API Functions Comprehensive Reference

Complete documentation of EVERY public API function, method, class, and parameter in Capcat's codebase.

Source: Application/core/, Application/docs/api-reference.md

Module Organization

Core Modules

  • source_system

    → core/source_system/
  • article_fetcher

    → core/article_fetcher.py
  • media_processor

    → core/media_processor.py
  • formatter

    → core/formatter.py
  • config

    → core/config.py
  • logging_config

    → core/logging_config.py
  • progress

    → core/progress.py
  • utils

    → core/utils.py
  • downloader

    → core/downloader.py
  • retry

    → core/retry.py
  • rate_limiter

    → core/rate_limiter.py

Source System API

SourceRegistry Class

Location: Application/core/source_system/source_registry.py:28

Import:

from core.source_system.source_registry import SourceRegistry, get_source_registry

Constructor

Signature:

def __init__(self, sources_dir: str = None)

Parameters:

  • sources_dir (str, optional) - Path to sources directory
  • Default: Application/sources/active/
  • Must contain config_driven/ and custom/ subdirectories

Returns:

SourceRegistry instance

Example:

# Use default directory
registry = SourceRegistry()

# Use custom directory
registry = SourceRegistry("/custom/sources/path")

Methods

discover_sources()

Signature:

def discover_sources(self) -> Dict[str, SourceConfig]

Returns:

Dict[str, SourceConfig] - Source names mapped to configurations

Raises:

SourceError - If discovery fails

Behavior:

  1. Clears existing source data
  2. Scans config_driven/configs/ for YAML/JSON files
  3. Scans custom/ for Python source implementations
  4. Validates all discovered sources
  5. Returns dictionary of valid sources

Example:

registry = SourceRegistry()
sources = registry.discover_sources()

print(f"Discovered {len(sources)} sources:")
for name, config in sources.items():
    print(f"  {name}: {config.display_name} ({config.category})")

get_source()

Signature:

def get_source(self, source_name: str, session: requests.Session = None) -> BaseSource

Parameters:

  • source_name (str, required) - Source identifier
  • session (requests.Session, optional) - HTTP session for connection pooling

Returns:

BaseSource - Instantiated source object

Raises:

SourceError - If source not found or cannot be instantiated

Caching:

Instances are cached for reuse

Example:

registry = get_source_registry()

# Get source with default session
source = registry.get_source('hn')

# Get source with custom session
import requests
custom_session = requests.Session()
source = registry.get_source('bbc', session=custom_session)

# Use source
articles = source.discover_articles(count=10)

get_available_sources()

Signature:

def get_available_sources(self) -> List[str]

Returns:

List[str] - List of all source identifiers

Auto-discovery:

Calls discover_sources() if not already loaded

Example:

registry = get_source_registry()
sources = registry.get_available_sources()

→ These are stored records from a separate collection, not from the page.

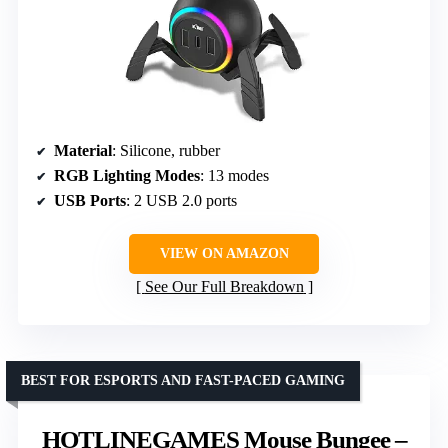
Material
: Silicone, rubber
RGB Lighting Modes
: 13 modes
USB Ports
: 2 USB 2.0 ports
VIEW ON AMAZON
See Our Full Breakdown
BEST FOR ESPORTS AND FAST-PACED GAMING
HOTLINEGAMES Mouse Bungee –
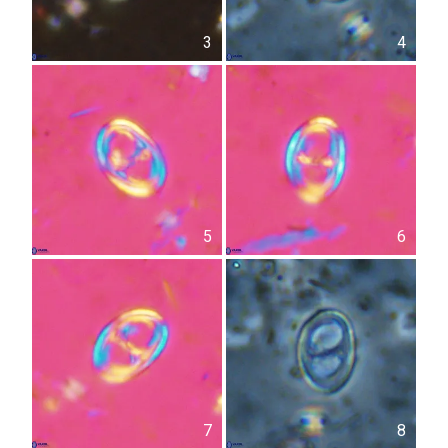
3
4
5
6
7
8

print(f"Available sources ({len(sources)}):")
for source_id in sorted(sources):
    print(f"  - {source_id}")

get_source_config()

Signature:

def get_source_config(self, source_name: str) -> Optional[SourceConfig]

Parameters:

  • source_name (str, required) - Source identifier

Returns:

Optional[SourceConfig] - Configuration or None if not found

Example:

registry = get_source_registry()
config = registry.get_source_config('hn')

if config:
    print(f"Name: {config.display_name}")
    print(f"URL: {config.base_url}")
    print(f"Category: {config.category}")
    print(f"Timeout: {config.timeout}s")
else:
    print("Source not found")

get_sources_by_category()

Signature:

def get_sources_by_category(self, category: str) -> List[str]

Parameters:

  • category (str, required) - Category name (tech, news, science, ai, sports, etc.)

Returns:

List[str] - Source identifiers in category

Example:

registry = get_source_registry()

# Get all tech sources
tech_sources = registry.get_sources_by_category('tech')
print(f"Tech sources: {', '.join(tech_sources)}")

# Get all categories
categories = {}
for source_id in registry.get_available_sources():
    config = registry.get_source_config(source_id)
    if config.category not in categories:
        categories[config.category] = []
    categories[config.category].append(source_id)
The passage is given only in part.